Using Pipeline Executor in Relay

Author: Hua Jiang

This is a short tutorial on how to use “Pipeline Executor” with Relay.

import tvm
from tvm import te
import numpy as np
from tvm.contrib import graph_executor as runtime
from tvm.relay.op.contrib.cutlass import partition_for_cutlass
from tvm import relay
from tvm.relay import testing
import tvm.testing
from tvm.contrib.cutlass import finalize_modules

img_size = 8

Create a simple network, this network can be a pre-trained model too.

Let’s create a very simple network for demonstration. It consists of convolution, batch normalization, dense, and ReLU activation.

def get_network():
    out_channels = 16
    batch_size = 1
    data = relay.var("data", relay.TensorType((batch_size, 3, img_size, img_size), "float16"))
    dense_weight = relay.var(
        "dweight", relay.TensorType((batch_size, 16 * img_size * img_size), "float16")
    )
    weight = relay.var("weight")
    bn_gamma = relay.var("bn_gamma")
    bn_beta = relay.var("bn_beta")
    bn_mmean = relay.var("bn_mean")
    bn_mvar = relay.var("bn_var")
    simple_net = relay.nn.conv2d(
        data=data, weight=weight, kernel_size=(3, 3), channels=out_channels, padding=(1, 1)
    )
    simple_net = relay.nn.batch_norm(simple_net, bn_gamma, bn_beta, bn_mmean, bn_mvar)[0]
    simple_net = relay.nn.relu(simple_net)
    simple_net = relay.nn.batch_flatten(simple_net)
    simple_net = relay.nn.dense(simple_net, dense_weight)
    simple_net = relay.Function(relay.analysis.free_vars(simple_net), simple_net)
    data_shape = (batch_size, 3, img_size, img_size)
    net, params = testing.create_workload(simple_net)
    return net, params, data_shape


net, params, data_shape = get_network()

Splitting the network into two subgraphs.

This function called ‘graph_split’ from a unit test is just an example.
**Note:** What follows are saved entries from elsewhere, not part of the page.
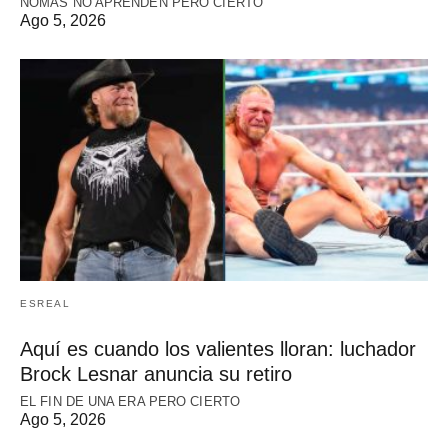
NOMÁS NO APRENDEN PERO CIERTO
Ago 5, 2026
ESREAL
Aquí es cuando los valientes lloran: luchador
Brock Lesnar anuncia su retiro
EL FIN DE UNA ERA PERO CIERTO
Ago 5, 2026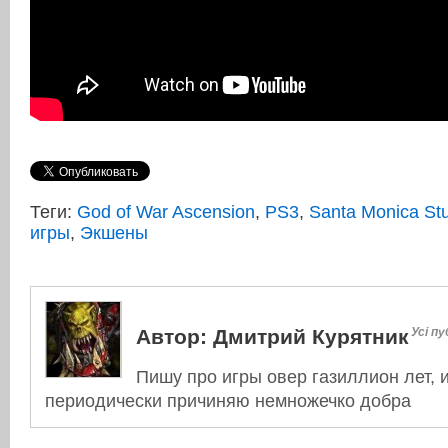
Теги:
God of War Ascension
,
PS3
,
Santa Monica St
игры
,
Экшены
Автор:
Дмитрий Курятник
Усі пу
Пишу про игры овер газиллион лет, 
периодически причиняю немножечко добра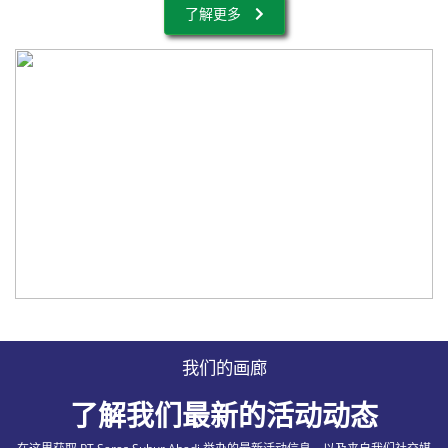
了解更多
我们的画廊
了解我们最新的活动动态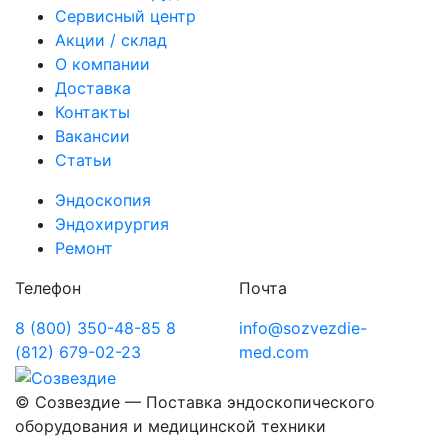
Сервисный центр
Акции / склад
О компании
Доставка
Контакты
Вакансии
Статьи
Эндоскопия
Эндохирургия
Ремонт
Телефон
Почта
8 (800) 350-48-85
8
info@sozvezdie-
(812) 679-02-23
med.com
©
Созвездие — Поставка эндоскопического
оборудования
и медицинской техники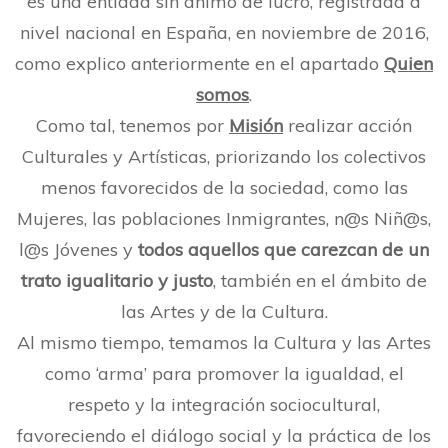
es una entidad sin ánimo de lucro, registrada a
nivel nacional en España, en noviembre de 2016,
como explico anteriormente en el apartado
Quien
somos
.
Como tal, tenemos por
Misión
realizar acción
Culturales y Artísticas, priorizando los colectivos
menos favorecidos de la sociedad, como las
Mujeres, las poblaciones Inmigrantes, n@s Niñ@s,
l@s Jóvenes y
todos
aquellos que carezcan de un
trato igualitario y justo
, también en el ámbito de
las Artes y de la Cultura.
Al mismo tiempo, temamos la Cultura y las Artes
como ‘arma’ para promover la igualdad, el
respeto y la integración sociocultural,
favoreciendo el diálogo social y la práctica de los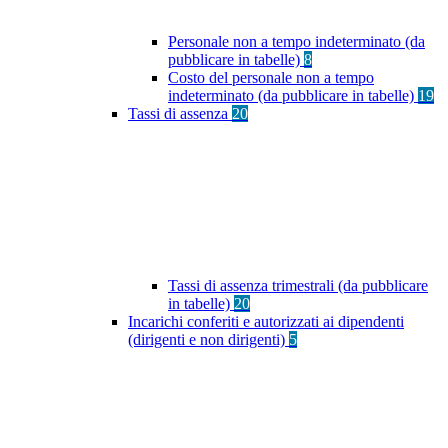
Personale non a tempo indeterminato (da
pubblicare in tabelle)
8
Costo del personale non a tempo
indeterminato (da pubblicare in tabelle)
19
Tassi di assenza
20
Tassi di assenza trimestrali (da pubblicare
in tabelle)
20
Incarichi conferiti e autorizzati ai dipendenti
(dirigenti e non dirigenti)
5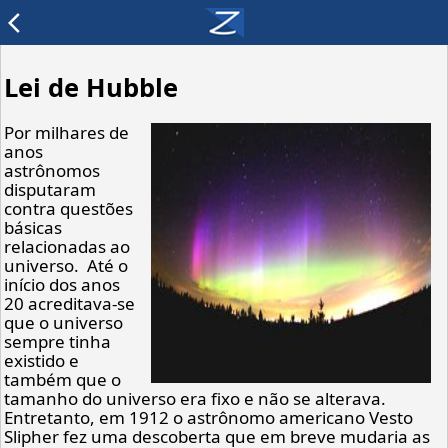
arrow_back_ios
Lei de Hubble
Por milhares de
anos
astrônomos
disputaram
contra questões
básicas
relacionadas ao
universo. Até o
início dos anos
20 acreditava-se
que o universo
sempre tinha
existido e
também que o
tamanho do universo era fixo e não se alterava.
Entretanto, em 1912 o astrônomo americano Vesto
Slipher fez uma descoberta que em breve mudaria as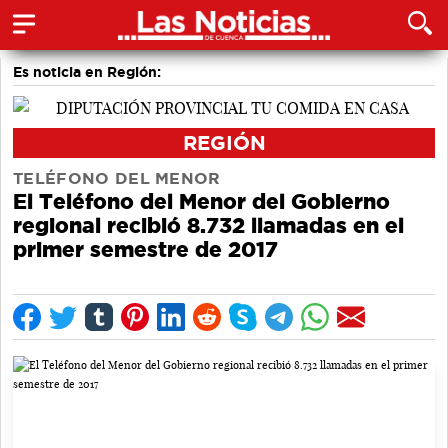
Es noticia en Región:
REGIÓN
TELÉFONO DEL MENOR
El Teléfono del Menor del Gobierno
regional recibió 8.732 llamadas en el
primer semestre de 2017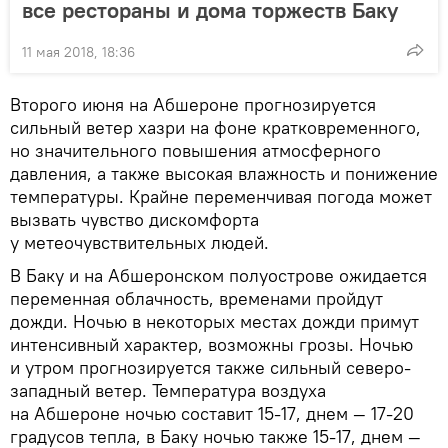
все рестораны и дома торжеств Баку
11 мая 2018, 18:36
Второго июня на Абшероне прогнозируется
сильный ветер хазри на фоне кратковременного,
но значительного повышения атмосферного
давления, а также высокая влажность и понижение
температуры. Крайне переменчивая погода может
вызвать чувство дискомфорта
у метеочувствительных людей.
В Баку и на Абшеронском полуострове ожидается
переменная облачность, временами пройдут
дожди. Ночью в некоторых местах дожди примут
интенсивный характер, возможны грозы. Ночью
и утром прогнозируется также сильный северо-
западный ветер. Температура воздуха
на Абшероне ночью составит 15-17, днем — 17-20
градусов тепла, в Баку ночью также 15-17, днем —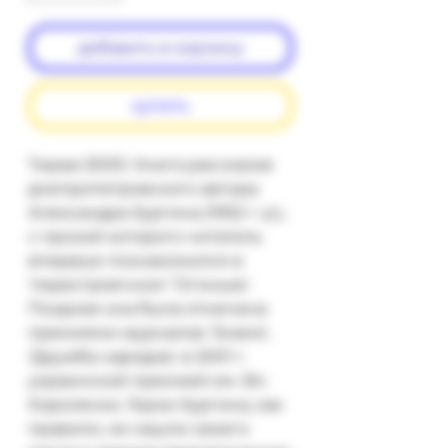
добавить в корзину
купить
Тираж 5000. Книга рассказов 
днепропетровского автора 
Александра Хургина (1952 г. р.), 
с прозой которого читатель 
впервые познакомился в 
'перестроечном' 'Огоньке'. 
Позднее она была отмечена 
премиями журналов 'Знамя', 
'Дружба народов', в 2001 г. 
украинской премией им. Вл. 
Короленко. Герои Хургина, как 
правило, не нашли своего 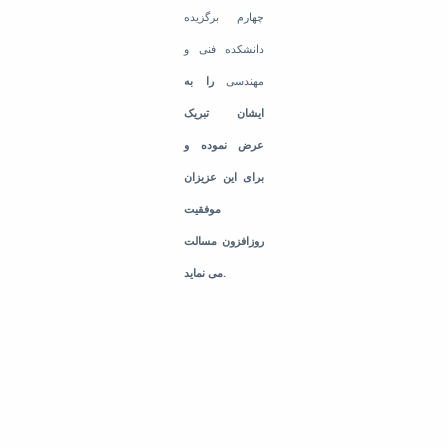
چهارم برگزیده
دانشکده فنی و
مهندسی
را
به
ایشان تبریک
عرض
نموده و
برای این عزیزان
موفقیت
روزافزون مسالت
می نماید.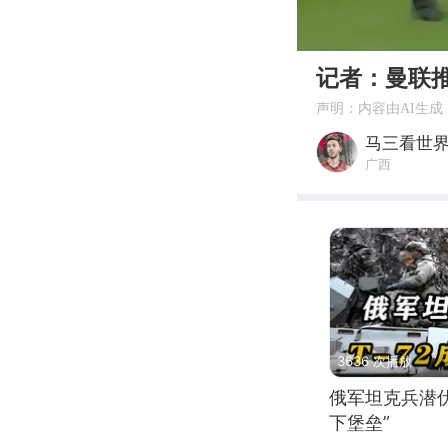
00:00
记者：曼联推
声明：内容由AI生成
马三看世
广西
3636 次播放
俄军坦克兵潜伏
下堡垒”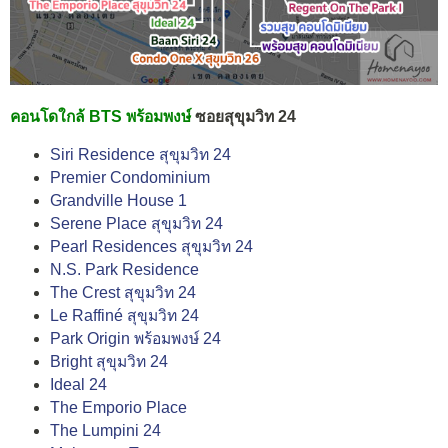
คอนโดใกล้ BTS พร้อมพงษ์
ซอยสุขุมวิท 24
Siri Residence สุขุมวิท 24
Premier Condominium
Grandville House 1
Serene Place สุขุมวิท 24
Pearl Residences สุขุมวิท 24
N.S. Park Residence
The Crest สุขุมวิท 24
Le Raffiné สุขุมวิท 24
Park Origin พร้อมพงษ์ 24
Bright สุขุมวิท 24
Ideal 24
The Emporio Place
The Lumpini 24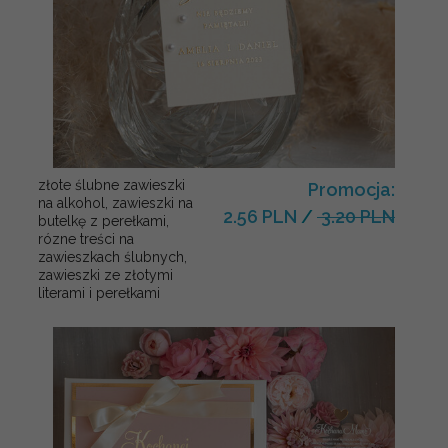
złote ślubne zawieszki
Promocja:
na alkohol, zawieszki na
2.56 PLN
/
3.20 PLN
butelkę z perełkami,
rózne treści na
zawieszkach ślubnych,
zawieszki ze złotymi
literami i perełkami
User can create a customized logic to split the graph.

import inspect
import os

tutorial_dir = os.path.dirname(inspect.getfile(lambda: None))
os.sys.path.append(os.path.join(tutorial_dir, "../../../tests/python/relay"))
from test_pipeline_executor import graph_split

Splitting the network into two subgraphs.

split_config = [{"op_name": "nn.relu", "op_index": 0}]
subgraphs = graph_split(net["main"], split_config, params)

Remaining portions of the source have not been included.